Black Swan Events, Standards and Regulation
Of course, with so many unknowns, there is always the possibility that useful Internet of Things solutions could blend to cause or accelerate catastrophic failures that are unexpected but obvious in hindsight. These so-called black swan events might include the power grid going down, for example. But both Schneier and Brehm say there’s little point in speculating about such random, unknowable events when there’s so much in the knowable future to think about.
Brehm says securing critical infrastructure like the power grid will require a balance of openness and built-in redundancy and fail-over mechanisms—much as it requires today. Standards, too, will play a role, he says.
“But we’re not going to ever come to one common standard for the Internet of Things,” Brehm says, adding he expects a small handful of standards will emerge over several years based on best practices. Neither does he believe the security challenges of the Internet of Things can be legislated away. “Regulation tends to make things take longer, cost more and be less innovative than letting people try to figure things out,” he says.
Some have suggested there may be a role for the private sector to step in and regulate the Internet of Things, as it did in the area of payment card industry (PCI) compliance.
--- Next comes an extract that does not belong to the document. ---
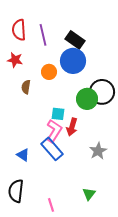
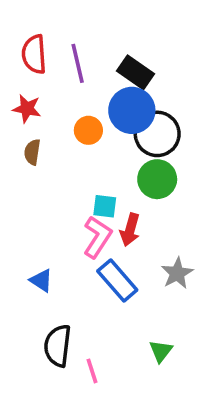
brown semicircle: (26, 87) -> (32, 152), moved
black circle: (102, 92) -> (157, 134), moved
blue rectangle: (52, 149) -> (117, 280), moved
black semicircle: (16, 191) -> (58, 346), moved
But Schneier, for one, is convinced that won’t happen.
“The only reason PCI works is that there’s a financial incentive to do it against fraud,” he says, adding that’s not the case with the Internet of Things. “It is rare that you get the incentives to align properly for self-regulation.”
For Brehm, the best-case scenario is that we will reach agreement on open standards that support an all-IP (Internet Protocol) network that will be access agnostic (wireless, wireline, cellular, Wi-Fi, ZigBee, Z-wave, Bluetooth, etc.) and will consist of private clouds, public clouds, hybrid clouds, private networks and so on.
“And the worst case is that we will worry too much and do too little,” Brehm says.